Like all single guys on the subway, men in the publishing industry like to devise, or at least imagine they've devised, strategies for attracting cute women, and for maybe even making these lady strangers do the hard, traditionally-male work of striking up a conversation. Unlike other men, publishing types have access to advance galleys of hot books, and they hope this will give them an edge with New York's many literary babes. The Observer's bookish young Leon Neyfakh made an ernest — eager, even — attempt to prove this hypothesis true, in a story with the hopefully-worded subhead, "Carrying Bolano's 2666 Is Like Driving an Open-Top Porsche." And he found plenty of literary men to agree with that thesis.
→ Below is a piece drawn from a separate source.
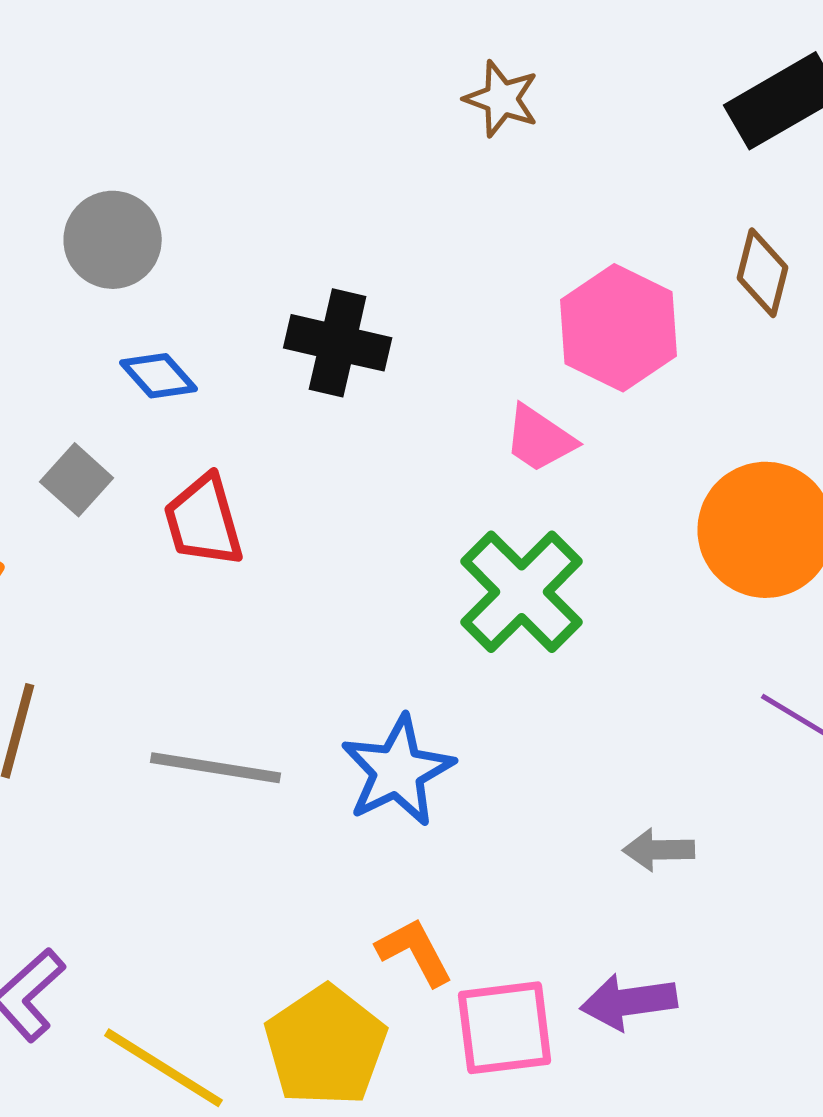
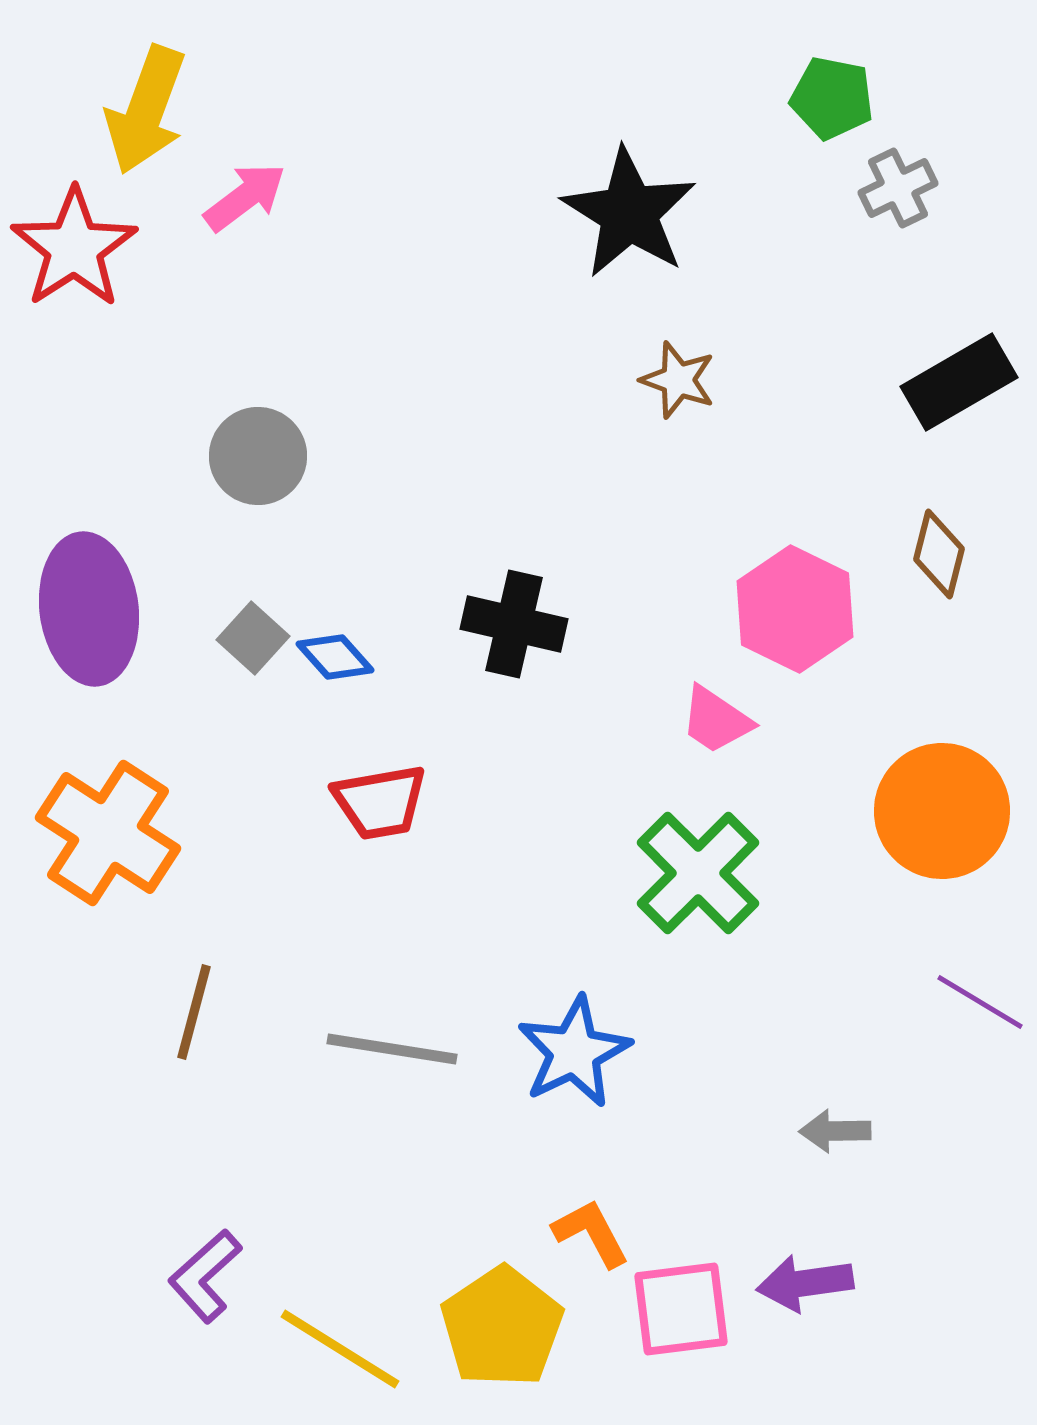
gray circle: (113, 240) -> (258, 456), moved
gray square: (77, 480) -> (253, 638), moved
red trapezoid: (204, 521) -> (380, 802), turned -84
But the women? Different story.

Novelist (and dude) Nick Antosca, 25, saw a girl reading a galley of a forthcoming book by Chuck Palahniuk, and "I was like, ‘Oh, shit, I want to get that!' I wondered whether she was a reviewer or if she worked at the publishing house."
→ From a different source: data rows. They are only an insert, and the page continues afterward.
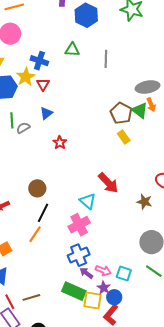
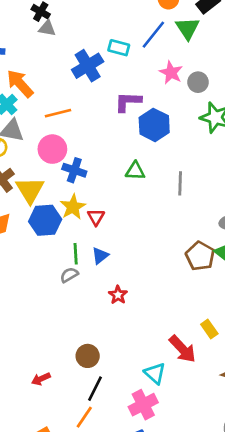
blue cross: (39, 61) -> (74, 170), moved
green line: (12, 120) -> (76, 254), moved
yellow rectangle: (124, 137) -> (209, 329), moved

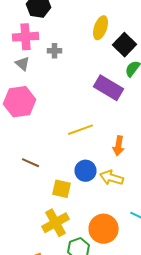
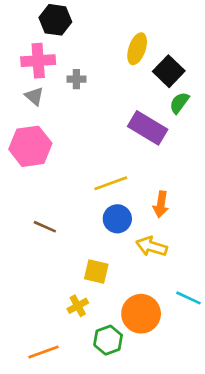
blue circle: (86, 171) -> (117, 219), moved
yellow square: (62, 189) -> (96, 272), moved
yellow cross: (56, 223) -> (78, 306), size x0.6

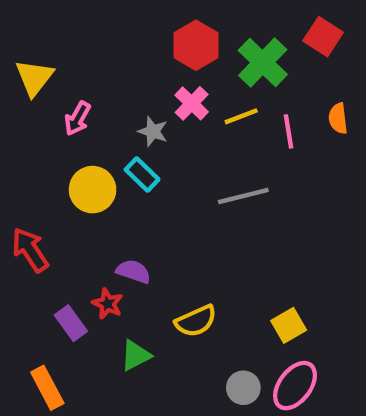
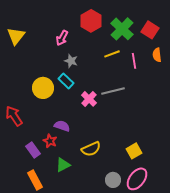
red square: (323, 37) -> (150, 30), moved
pink cross: (192, 103) -> (89, 99), moved
pink arrow: (77, 118) -> (62, 38), moved
orange rectangle: (47, 388) -> (35, 180), moved

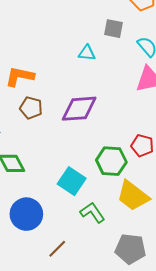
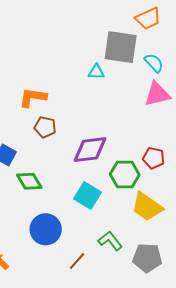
gray square: (114, 29) -> (121, 47), size x1.8
purple diamond: (79, 109) -> (90, 150), moved
green L-shape: (92, 213) -> (110, 241), moved

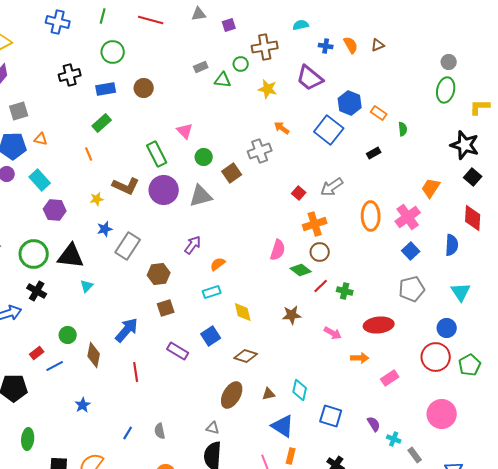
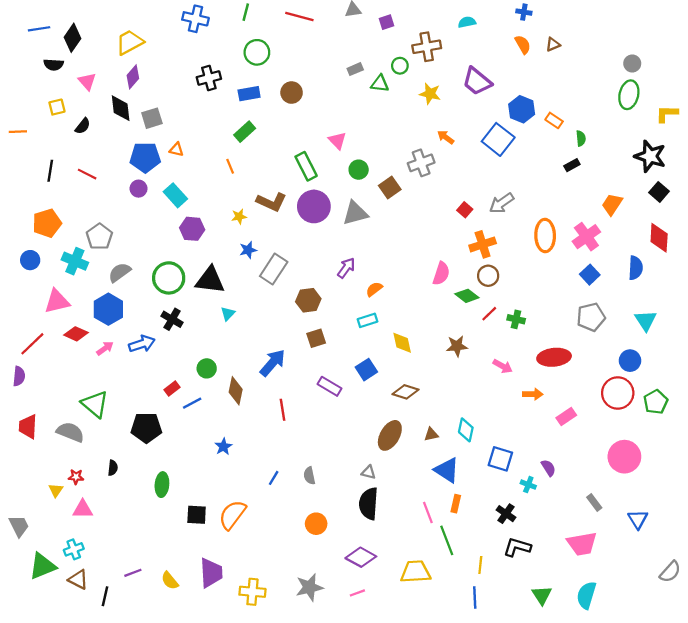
blue cross: (326, 46) -> (524, 12), moved
black rectangle: (374, 153) -> (572, 165), moved
cyan cross: (394, 439) -> (528, 485), moved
Another man, former literary editor Tom Meaney, claims carrying a galley three months before publication is hotter than "the right jeans or the right purse or whatever... it's just an incredible selective object."

But the women, not so m... oh wait, here's one who is totally into galleys! "Reading galleys on the subway is the closest the publishing industry comes to having a standardized mating call" said Karan Mahajan! Score! But the spelling is a little funny there... Wikipedia... ya, that's actually a guy.
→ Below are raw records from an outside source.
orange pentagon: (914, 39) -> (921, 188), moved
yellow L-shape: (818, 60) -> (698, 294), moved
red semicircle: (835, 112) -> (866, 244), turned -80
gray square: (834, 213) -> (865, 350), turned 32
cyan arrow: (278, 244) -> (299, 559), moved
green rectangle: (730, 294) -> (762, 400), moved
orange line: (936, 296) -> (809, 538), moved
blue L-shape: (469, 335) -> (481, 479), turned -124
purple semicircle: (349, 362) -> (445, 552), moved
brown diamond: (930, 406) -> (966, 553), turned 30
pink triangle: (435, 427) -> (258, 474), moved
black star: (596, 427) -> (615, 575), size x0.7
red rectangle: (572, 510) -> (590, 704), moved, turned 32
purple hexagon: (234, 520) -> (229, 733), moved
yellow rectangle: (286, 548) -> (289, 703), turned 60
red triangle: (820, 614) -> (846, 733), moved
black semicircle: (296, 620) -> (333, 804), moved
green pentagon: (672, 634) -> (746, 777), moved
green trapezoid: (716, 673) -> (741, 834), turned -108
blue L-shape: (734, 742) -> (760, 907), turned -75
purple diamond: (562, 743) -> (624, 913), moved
Real women are polite, but unimpressed. Liz Maples, an assistant editor at a Farra, Straus & Giroux imprint, told the Observer she actively hides, on the subway, any reading material that gives away her status as a publishing insider, because she doesn't like being approached by strangers.

And then there's editorial assistant Ali Heifetz, at Norton:

"If and when [I saw] a cute dude reading a galley on the train," she said, "he would be more attractive to me than same dude not reading a galley.
But less attractive than the same dude carrying a guitar case."

D'oh. But you know what? When the right girl comes along, she'll totally be impressed with your advance gallery. So keep carrying them around, publishing types, and holding them visibly at important mixers, just in case. But also try initiating conversations yourself, on even the barest of pretenses. Like, say, of writing a trend piece on literary hookups!